**What this task involves:**
Print the records below word for word, but leave out the pictures.
-----
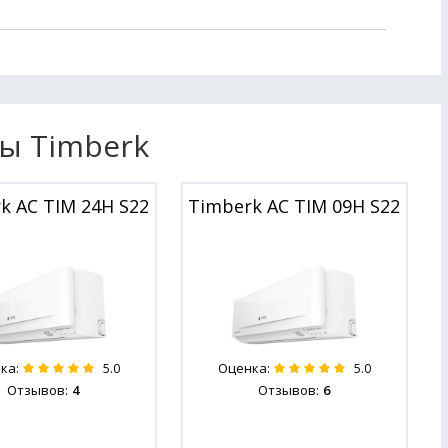
ы Timberk
k AC TIM 24H S22
Timberk AC TIM 09H S22
ка:
Оценка:
5.0
5.0
Отзывов:
4
Отзывов:
6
-----
**Answer space:**
ы Timberk
k AC TIM 24H S22
Timberk AC TIM 09H S22
ка:
Оценка:
5.0
5.0
Отзывов:
4
Отзывов:
6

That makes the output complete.